Vehicle owners say they didn't know FCA made a profit from the destination charge.

Chrysler Destination Charge Lawsuit Dismissed

Posted in News

—  A Chrysler destination charge lawsuit alleges FCA makes a profit from the destination fees charged to customers who purchase new vehicles from dealerships.

The class action lawsuit alleges it is deceptive, unfair or fraudulent for the automaker to list a destination charge that is more than the cost of delivering the vehicle to the dealership.

The plaintiffs also assert Chrysler violates state laws because it fails to explain to each customer how the destination fee reflects the amount charged to a dealer and not the real cost of transporting the vehicle.

And the lawsuit alleges a customer cannot negotiate pricing of the destination charge, and the window labels are misleading.
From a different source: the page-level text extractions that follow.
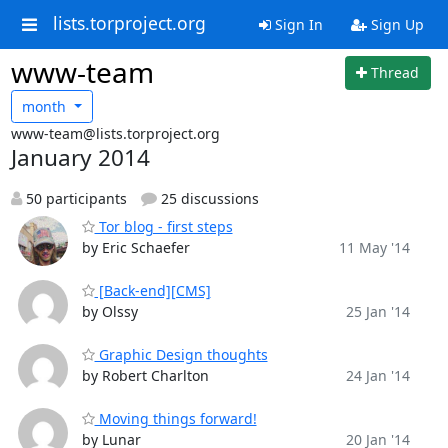
lists.torproject.org
Sign In
Sign Up
www-team
Thread
month
www-team@lists.torproject.org
January 2014
50 participants
25 discussions
Tor blog - first steps
by Eric Schaefer
11 May '14
[Back-end][CMS]
by Olssy
25 Jan '14
Graphic Design thoughts
by Robert Charlton
24 Jan '14
Moving things forward!
by Lunar
20 Jan '14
The window sticker informs consumers about several features of a vehicle including pricing and the amount of the destination charge.
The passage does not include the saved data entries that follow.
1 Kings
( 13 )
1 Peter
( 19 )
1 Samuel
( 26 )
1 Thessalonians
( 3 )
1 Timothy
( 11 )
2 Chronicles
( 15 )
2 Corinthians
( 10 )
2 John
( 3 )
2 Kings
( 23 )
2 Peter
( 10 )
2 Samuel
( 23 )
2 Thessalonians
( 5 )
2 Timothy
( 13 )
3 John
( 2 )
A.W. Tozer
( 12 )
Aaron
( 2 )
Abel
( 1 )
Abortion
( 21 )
"Plaintiffs bring this class action lawsuit on behalf of themselves and other purchasers of new, model-year 2018 and later Chrysler, Jeep, Dodge, Ram, Fiat and Maserati-brand vehicles distributed for sale in the United States by FCA." — Chrysler destination charge lawsuit

FCA Destination Charge Lawsuit Dismissed

FCA argues the plaintiffs have not alleged a deceptive or unfair practice because the destination charges listed on the vehicles were "the actual amount charged to the dealership, and FCA did not have a duty to provide a more detailed explanation of the destination charge."
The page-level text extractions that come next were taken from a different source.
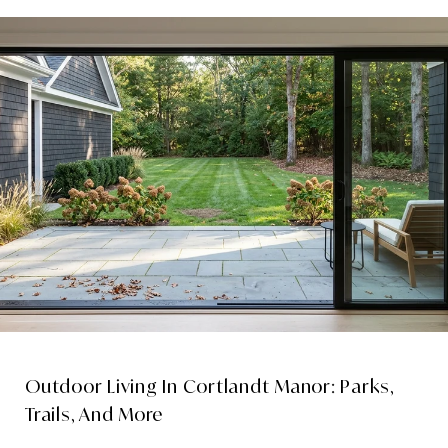
Outdoor Living In Cortlandt Manor: Parks,
Trails, And More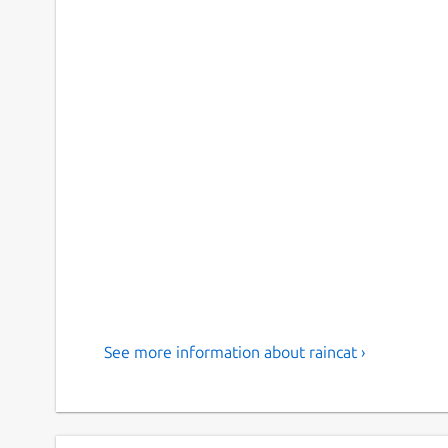
See more information about raincat ›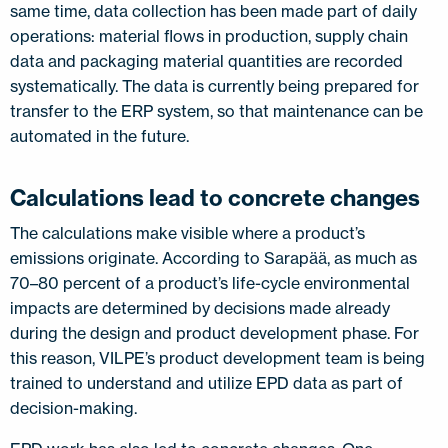
same time, data collection has been made part of daily
operations: material flows in production, supply chain
data and packaging material quantities are recorded
systematically. The data is currently being prepared for
transfer to the ERP system, so that maintenance can be
automated in the future.
Calculations lead to concrete changes
The calculations make visible where a product’s
emissions originate. According to Sarapää, as much as
70–80 percent of a product’s life-cycle environmental
impacts are determined by decisions made already
during the design and product development phase. For
this reason, VILPE’s product development team is being
trained to understand and utilize EPD data as part of
decision-making.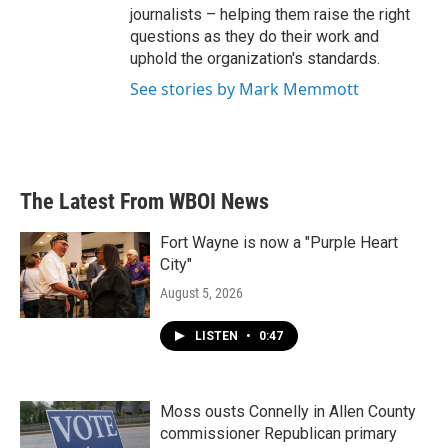
journalists – helping them raise the right
questions as they do their work and
uphold the organization's standards.
See stories by Mark Memmott
The Latest From WBOI News
Fort Wayne is now a "Purple Heart
City"
August 5, 2026
LISTEN
•
0:47
Moss ousts Connelly in Allen County
commissioner Republican primary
Chrysler argues no reasonable consumer would believe the destination charge reflected only the cost of transporting the vehicle and included no profit for the manufacturer.

And the judge agreed.

“Reasonable or average consumers would not be surprised to learn that the price of goods often includes profit for the seller. The term ‘Destination Charge’ does not reasonably imply an absence of profit.” — Judge Todd M. Hughes

The judge also ruled the FCA destination charge was accurately listed as a separate line item on the Monroney stickers (window labels) as required by federal law. In addition, the judge found the plaintiffs agreed to pay the price when contracting with the dealers to buy or lease their vehicles.

The plaintiffs contend the term "destination charge" is "deceptive, unfair, or fraudulent," but the judge ruled the term simply makes clear that it covers what the manufacturer charges for transporting the vehicle.

According to the judge,  "there is no allegation that the amount of any destination charge was more than what the manufacturer charged to the dealerships. Thus, using the term “destination charge” to refer to the amount FCA charged the dealers is not deceptive or unfair."

Judge Hughes also found the plaintiffs have not alleged facts showing the listed destination charge was important in their decisions to purchase their vehicles.

And there is no evidence they would not have purchased or leased their vehicles had FCA disclosed there was profit built into the destination charge.

The original Chrysler class action lawsuit was filed by these owners. Included are the destination charges for the vehicles.

  • Perry and Wendy Beeney / Illinois / 2020 Dodge Journey Crossroad ($1,495) — 2021 Jeep Renegade Trailhawk ($1,495) — 2022 Ram 2500 Power Wagon ($1,795)
  • Nathan Benefield / Missouri / 2019 Ram 1500 Laramie ($1,695) — 2022 Ram 1500 TRX ($1,795)
  • Trevor Cole / Georgia / 2021 Dodge Charger ($1,495)
  • Robert Collingwood / Ohio / 2021 Ram 1500 Big Horn ($1,695)
  • Gary Dutkowski / Pennsylvania / 2021 Ram 2500 Power Wagon ($1,695)
  • Billy E. Rowles Jr. / Texas / 2020 Dodge Ram 1500 Big Horn ($1,695)
  • Darell Upshaw / Florida / 2018 Dodge Challenger SXT ($1,095) — 2021 Jeep Wrangler Sport ($1,495)

The Chrysler destination charge class action lawsuit was filed in the U.S. District Court for the District of Delaware: Beeney, et al., v. FCA US, LLC, et al.

The plaintiffs are represented by the Bifferato Firm, Handley Farah & Anderson PLLC, Gibbs Law Group LLP,  and Baron & Herskowitz.